Find the line in the entries below that contains "только определённый шаман. И если во время". Repeat it exactly, and every line after it through the line that contains "приёмам, было достаточно".
== DATASET EXTRACT
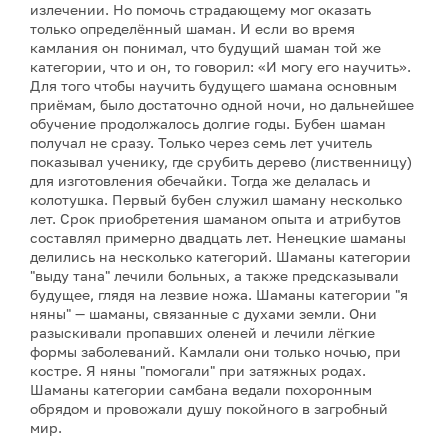
излечении. Но помочь страдающему мог оказать
только определённый шаман. И если во время
камлания он понимал, что будущий шаман той же
категории, что и он, то говорил: «И могу его научить».
Для того чтобы научить будущего шамана основным
приёмам, было достаточно одной ночи, но дальнейшее
обучение продолжалось долгие годы. Бубен шаман
получал не сразу. Только через семь лет учитель
показывал ученику, где срубить дерево (лиственницу)
для изготовления обечайки. Тогда же делалась и
колотушка. Первый бубен служил шаману несколько
лет. Срок приобретения шаманом опыта и атрибутов
составлял примерно двадцать лет. Ненецкие шаманы
делились на несколько категорий. Шаманы категории
"выду тана" лечили больных, а также предсказывали
будущее, глядя на лезвие ножа. Шаманы категории "я
няны" — шаманы, связанные с духами земли. Они
разыскивали пропавших оленей и лечили лёгкие
формы заболеваний. Камлали они только ночью, при
костре. Я няны "помогали" при затяжных родах.
Шаманы категории самбана ведали похоронным
обрядом и провожали душу покойного в загробный
мир.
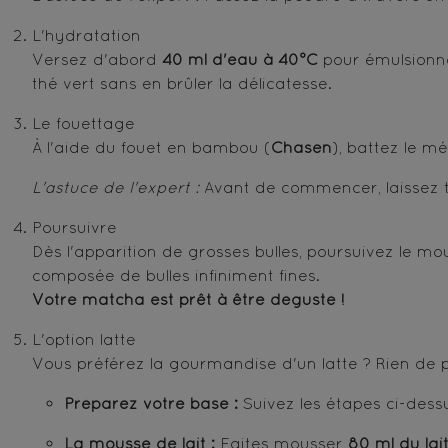
L'hydratation
Versez d'abord
40 ml d'eau à 40°C
pour émulsionne
thé vert sans en brûler la délicatesse.
Le fouettage
À l'aide du fouet en bambou (
Chasen
), battez le 
L'astuce de l'expert :
Avant de commencer, laissez tre
Poursuivre
Dès l'apparition de grosses bulles, poursuivez le m
composée de bulles infiniment fines.
Votre matcha est prêt à être dégusté !
L'option latte
Vous préférez la gourmandise d'un latte ? Rien de p
Préparez votre base :
Suivez les étapes ci-dessu
La mousse de lait :
Faites mousser
8
0 ml du lai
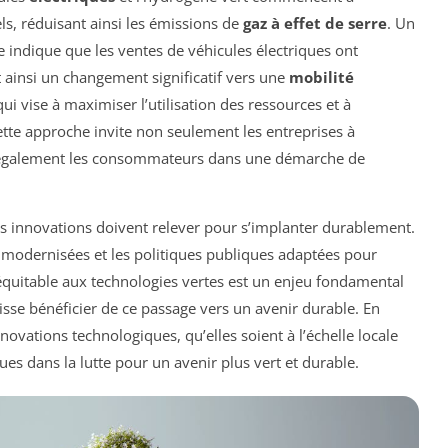
ls, réduisant ainsi les émissions de
gaz à effet de serre
. Un
e indique que les ventes de véhicules électriques ont
 ainsi un changement significatif vers une
mobilité
 qui vise à maximiser l’utilisation des ressources et à
ette approche invite non seulement les entreprises à
e également les consommateurs dans une démarche de
e ces innovations doivent relever pour s’implanter durablement.
e modernisées et les politiques publiques adaptées pour
ès équitable aux technologies vertes est un enjeu fondamental
isse bénéficier de ce passage vers un avenir durable. En
nnovations technologiques, qu’elles soient à l’échelle locale
ues dans la lutte pour un avenir plus vert et durable.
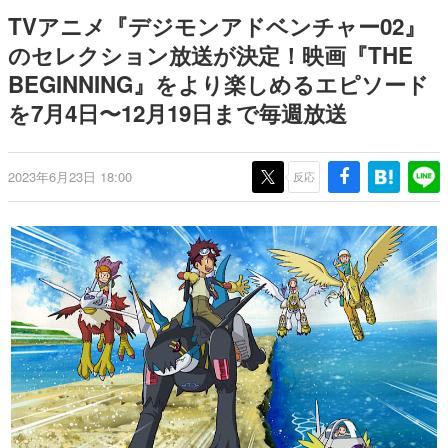
日本のコンテンツ産業やカルチャーに与えた影響を探る企
TVアニメ『デジモンアドベンチャー02』
画です。
のセレクション放送が決定！映画『THE
日本モバイルゲーム産業史
BEGINNING』をより楽しめるエピソード
日本のモバイルゲーム史における主要なトピック・タイト
ルを網羅するほか、開発者へのインタビューや識者による
を7月4日〜12月19日まで毎週放送
解説を掲載。約20年の歴史が一望できる決定版！
若ゲのいたり〜ゲームクリエイターの青春〜
『うつヌケ』『ペンと箸』等で知られるマンガ家・田中圭
2023年6月23日 18:00
反応
一先生によるゲーム業界レポートマンガです。
なんでゲームは面白い？
ゲーム開発者・hamatsu氏がゲームの魅力を画面や操作の
具体的な形から解き明かしていく、硬派で骨太な評論連載
です。
ゲームが変えた日本語
「経験値」「裏技」「ラスボス」… ゲームにまつわる言葉
の起源や用法の変遷を、コンピューター文化史研究家・タ
イニーP氏が徹底調査。
カテゴリ
特集記事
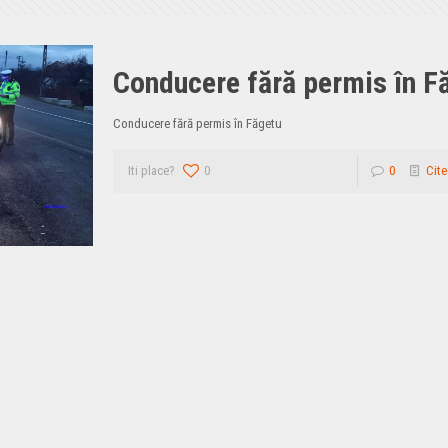
Conducere fără permis în F
Conducere fără permis în Făgetu
Iti place?
0
0
Cite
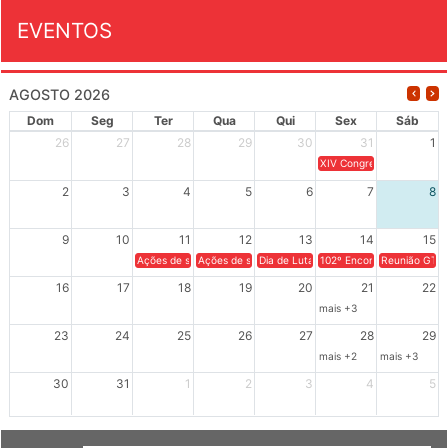
EVENTOS
AGOSTO 2026
Dom
Seg
Ter
Qua
Qui
Sex
Sáb
26
27
28
29
30
31
1
XIV Congresso Brasileiro 
2
3
4
5
6
7
8
9
10
11
12
13
14
15
Ações de solidariedade a Cuba no Rio Grande do Sul - 100 anos 
Ações de solidariedade a Cuba no Rio Grande do Su
Dia de Luta em Defesa de Cuba e da S
102º Encontro da Regional
Reunião GTPE
16
17
18
19
20
21
22
mais +3
23
24
25
26
27
28
29
mais +2
mais +3
30
31
1
2
3
4
5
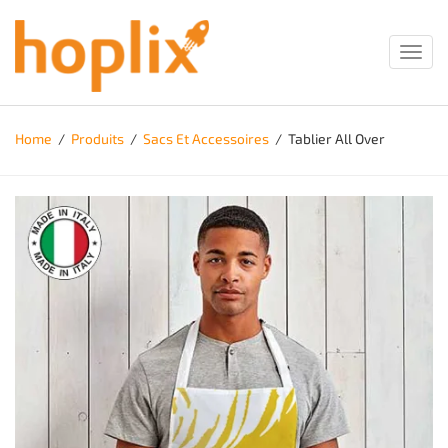
Toggl
navig
Home
/
Produits
/
Sacs Et Accessoires
/
Tablier All Over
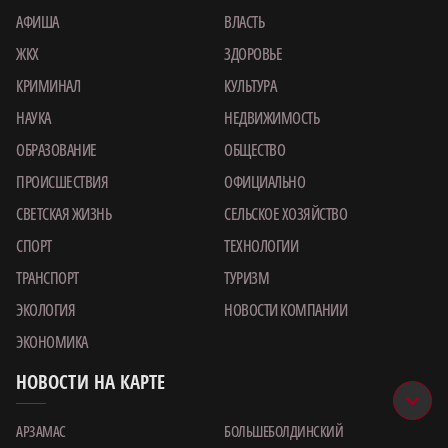
АФИША
ВЛАСТЬ
ЖКХ
ЗДОРОВЬЕ
КРИМИНАЛ
КУЛЬТУРА
НАУКА
НЕДВИЖИМОСТЬ
ОБРАЗОВАНИЕ
ОБЩЕСТВО
ПРОИСШЕСТВИЯ
ОФИЦИАЛЬНО
СВЕТСКАЯ ЖИЗНЬ
СЕЛЬСКОЕ ХОЗЯЙСТВО
СПОРТ
ТЕХНОЛОГИИ
ТРАНСПОРТ
ТУРИЗМ
ЭКОЛОГИЯ
НОВОСТИ КОМПАНИИ
ЭКОНОМИКА
НОВОСТИ НА КАРТЕ
АРЗАМАС
БОЛЬШЕБОЛДИНСКИЙ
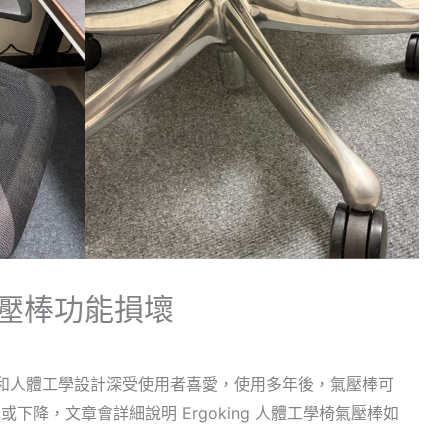
，氣壓棒功能損壞
舒適性和人體工學設計深受使用者喜愛，使用多年後，氣壓棒可
下降，文章會詳細說明 Ergoking 人體工學椅氣壓棒如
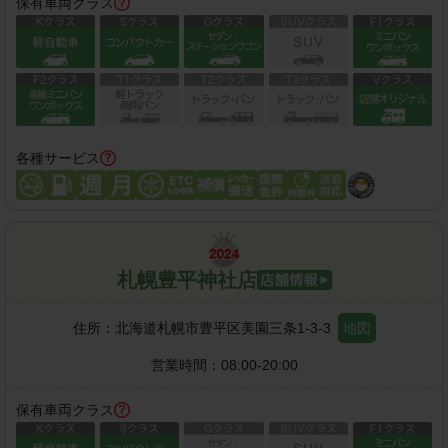
保有車両クラス
各種サービス
札幌豊平神社店
住所：
北海道札幌市豊平区美園三条1-3-3
地図
営業時間：
08:00-20:00
保有車両クラス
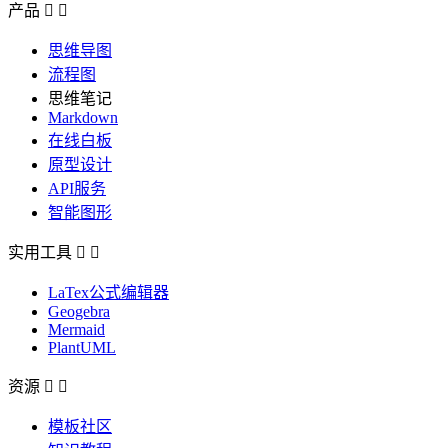
产品


思维导图
流程图
思维笔记
Markdown
在线白板
原型设计
API服务
智能图形
实用工具


LaTex公式编辑器
Geogebra
Mermaid
PlantUML
资源


模板社区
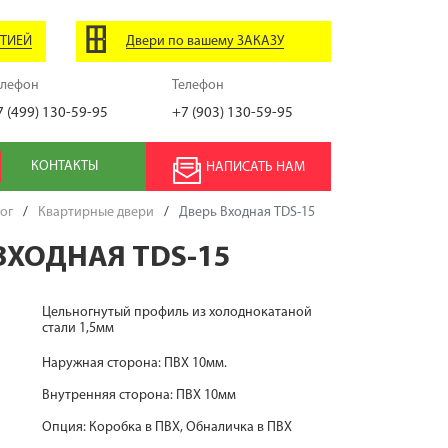
НТИЕЙ
Двери по вашему ЗАКАЗУ
елефон
Телефон
7 (499) 130-59-95
+7 (903) 130-59-95
КОНТАКТЫ
НАПИСАТЬ НАМ
ог
/
Квартирные двери
/
Дверь Входная TDS-15
ВХОДНАЯ TDS-15
Цельногнутый профиль из холоднокатаной
стали 1,5мм
Наружная сторона: ПВХ 10мм.
Внутренняя сторона: ПВХ 10мм
Опция: Коробка в ПВХ, Обналичка в ПВХ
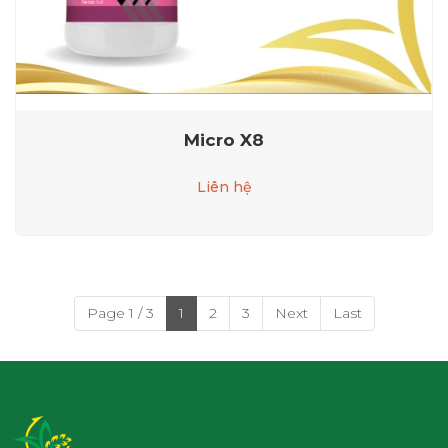
Micro X8
Liên hệ
Page 1 / 3
1
2
3
Next
Last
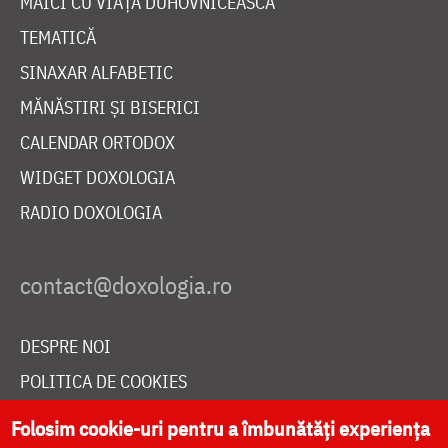
MAICI CU VIAȚĂ DUHOVNICEASCĂ
TEMATICĂ
SINAXAR ALFABETIC
MĂNĂSTIRI ȘI BISERICI
CALENDAR ORTODOX
WIDGET DOXOLOGIA
RADIO DOXOLOGIA
DESPRE NOI
POLITICA DE COOKIES
DONEAZĂ ONLINE PENTRU CATEDRALA NAȚIONALĂ
Folosim cookie-uri pentru a îmbunătăți experiența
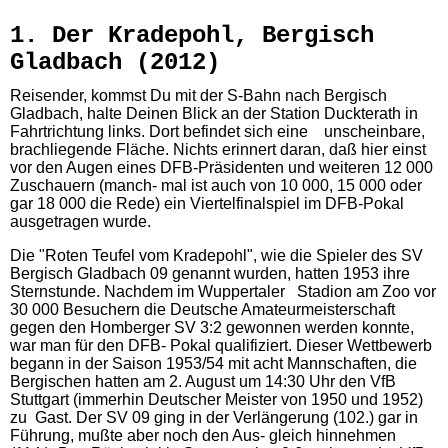
1. Der Kradepohl, Bergisch
Gladbach (2012)
Reisender, kommst Du mit der S-Bahn nach Bergisch
Gladbach, halte Deinen Blick an der Station Duckterath in
Fahrtrichtung links. Dort befindet sich
eine
unscheinbare,
brachliegende Fläche. Nichts erinnert daran, daß hier einst
vor den Augen eines DFB-Präsidenten und weiteren 12 000
Zuschauern
(manch- mal ist auch von 10 000, 15 000 oder
gar 18 000 die Rede) ein Viertelfinalspiel im DFB-Pokal
ausgetragen wurde.
Die "Roten Teufel vom Kradepohl", wie die Spieler des SV
Bergisch Gladbach 09 genannt wurden, hatten 1953 ihre
Sternstunde. Nachdem im
Wuppertaler
Stadion am Zoo vor
30 000 Besuchern die Deutsche Amateurmeisterschaft
gegen den Homberger SV 3:2 gewonnen werden konnte,
war man für den DFB- Pokal qualifiziert. Dieser Wettbewerb
begann in der Saison 1953/54 mit acht Mannschaften, die
Bergischen hatten am 2. August um 14:30 Uhr den
VfB
Stuttgart (immerhin Deutscher Meister von 1950 und 1952)
zu Gast. Der SV 09 ging in der Verlängerung (102.) gar in
Führung, mußte aber noch den Aus- gleich hinnehmen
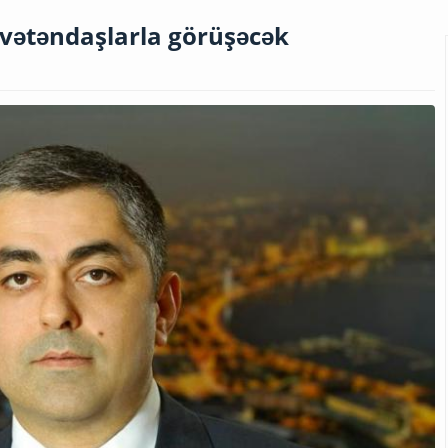
vətəndaşlarla görüşəcək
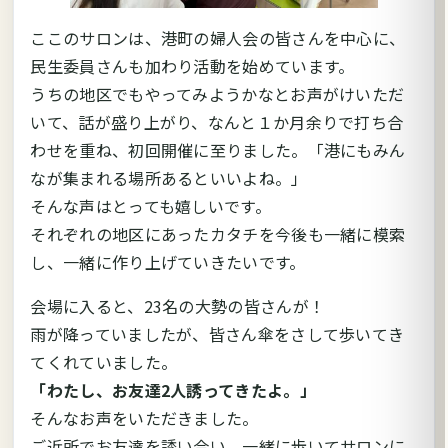
ここのサロンは、港町の婦人会の皆さんを中心に、
民生委員さんも加わり活動を始めています。
うちの地区でもやってみようかなとお声がけいただ
いて、話が盛り上がり、なんと１か月余りで打ち合
わせを重ね、初回開催に至りました。「港にもみん
なが集まれる場所あるといいよね。」
そんな声はとっても嬉しいです。
それぞれの地区にあったカタチを今後も一緒に模索
し、一緒に作り上げていきたいです。
会場に入ると、23名の大勢の皆さんが！
雨が降っていましたが、皆さん傘をさして歩いてき
てくれていました。
「わたし、お友達2人誘ってきたよ。」
そんなお声をいただきました。
ご近所でお友達を誘い合い、一緒に歩いてサロンに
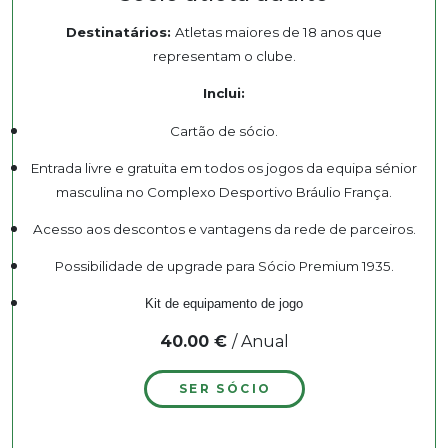
Destinatários:
Atletas maiores de 18 anos que
representam o clube.
Inclui:
Cartão de sócio.
Entrada livre e gratuita em todos os jogos da equipa sénior
masculina no Complexo Desportivo Bráulio França.
Acesso aos descontos e vantagens da rede de parceiros.
Possibilidade de upgrade para Sócio Premium 1935.
Kit de equipamento de jogo
40.00 €
/ Anual
SER SÓCIO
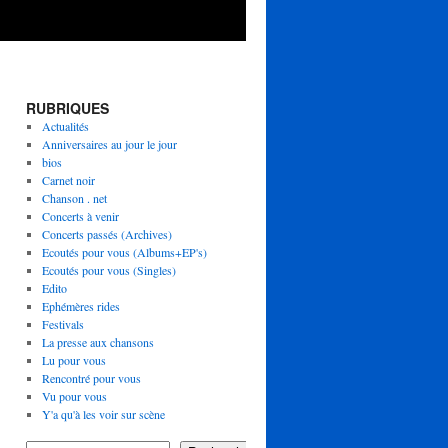
RUBRIQUES
Actualités
Anniversaires au jour le jour
bios
Carnet noir
Chanson . net
Concerts à venir
Concerts passés (Archives)
Ecoutés pour vous (Albums+EP's)
Ecoutés pour vous (Singles)
Edito
Ephémères rides
Festivals
La presse aux chansons
Lu pour vous
Rencontré pour vous
Vu pour vous
Y'a qu'à les voir sur scène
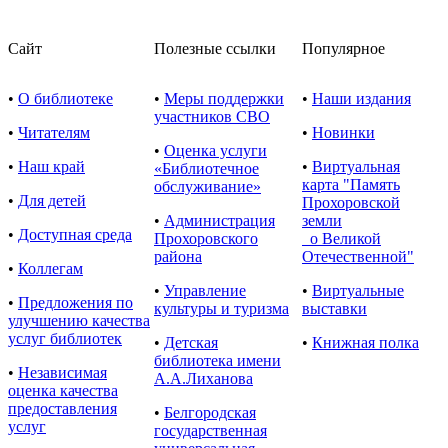
Сайт
Полезные ссылки
Популярное
•
О библиотеке
•
Меры поддержки
•
Наши издания
участников СВО
•
Читателям
•
Новинки
•
Оценка услуги
•
Наш край
•
Виртуальная
«Библиотечное
карта "Память
обслуживание»
•
Для детей
Прохоровской
•
Администрация
земли
•
Доступная среда
Прохоровского
о Великой
района
Отечественной"
•
Коллегам
•
Управление
•
Виртуальные
•
Предложения по
культуры и туризма
выставки
улучшению качества
услуг библиотек
•
Детская
•
Книжная полка
библиотека имени
•
Независимая
А.А.Лиханова
оценка качества
предоставления
•
Белгородская
услуг
государственная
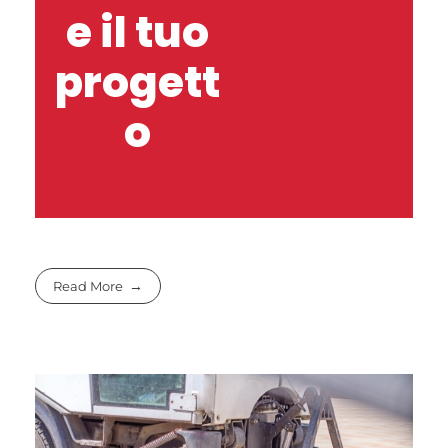
e il tuo
progett
o
Read More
====
RESPONSE FOR THIS EXERCISE:
только определённый шаман. И если во время
камлания он понимал, что будущий шаман той же
категории, что и он, то говорил: «И могу его научить».
Для того чтобы научить будущего шамана основным
приёмам, было достаточно одной ночи, но дальнейшее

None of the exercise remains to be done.